[Dataset items]

----

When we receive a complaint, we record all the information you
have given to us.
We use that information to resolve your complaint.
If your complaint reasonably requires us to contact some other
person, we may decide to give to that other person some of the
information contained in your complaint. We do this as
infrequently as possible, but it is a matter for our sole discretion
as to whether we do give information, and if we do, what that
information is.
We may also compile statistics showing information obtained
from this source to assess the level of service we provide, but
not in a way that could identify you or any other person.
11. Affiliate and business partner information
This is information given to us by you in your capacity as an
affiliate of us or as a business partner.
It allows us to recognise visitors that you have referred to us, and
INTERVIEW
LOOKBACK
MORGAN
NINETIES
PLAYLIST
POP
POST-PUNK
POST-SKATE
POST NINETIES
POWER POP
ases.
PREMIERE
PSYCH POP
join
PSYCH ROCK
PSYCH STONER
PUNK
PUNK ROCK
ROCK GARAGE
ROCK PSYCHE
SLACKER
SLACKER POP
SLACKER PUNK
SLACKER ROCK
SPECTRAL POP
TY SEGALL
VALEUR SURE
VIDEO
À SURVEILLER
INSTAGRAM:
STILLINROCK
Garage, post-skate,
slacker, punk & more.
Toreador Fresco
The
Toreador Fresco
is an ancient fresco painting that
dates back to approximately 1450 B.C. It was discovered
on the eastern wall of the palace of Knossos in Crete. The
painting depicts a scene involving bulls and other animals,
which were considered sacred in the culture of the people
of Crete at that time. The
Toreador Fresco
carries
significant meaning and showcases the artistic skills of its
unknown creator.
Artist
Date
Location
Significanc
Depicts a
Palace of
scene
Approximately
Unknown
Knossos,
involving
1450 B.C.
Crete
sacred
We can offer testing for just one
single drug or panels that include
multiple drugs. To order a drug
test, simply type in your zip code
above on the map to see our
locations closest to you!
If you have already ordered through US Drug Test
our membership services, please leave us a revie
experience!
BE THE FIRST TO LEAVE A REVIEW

----

_Exercise prompt_
Going from the line that has "SLACKER PUNK" through the last line of the entries, retype each line exactly as given and add nothing.

_Written reply_
SLACKER PUNK
SLACKER ROCK
SPECTRAL POP
TY SEGALL
VALEUR SURE
VIDEO
À SURVEILLER
INSTAGRAM:
STILLINROCK
Garage, post-skate,
slacker, punk & more.
Toreador Fresco
The
Toreador Fresco
is an ancient fresco painting that
dates back to approximately 1450 B.C. It was discovered
on the eastern wall of the palace of Knossos in Crete. The
painting depicts a scene involving bulls and other animals,
which were considered sacred in the culture of the people
of Crete at that time. The
Toreador Fresco
carries
significant meaning and showcases the artistic skills of its
unknown creator.
Artist
Date
Location
Significanc
Depicts a
Palace of
scene
Approximately
Unknown
Knossos,
involving
1450 B.C.
Crete
sacred
We can offer testing for just one
single drug or panels that include
multiple drugs. To order a drug
test, simply type in your zip code
above on the map to see our
locations closest to you!
If you have already ordered through US Drug Test
our membership services, please leave us a revie
experience!
BE THE FIRST TO LEAVE A REVIEW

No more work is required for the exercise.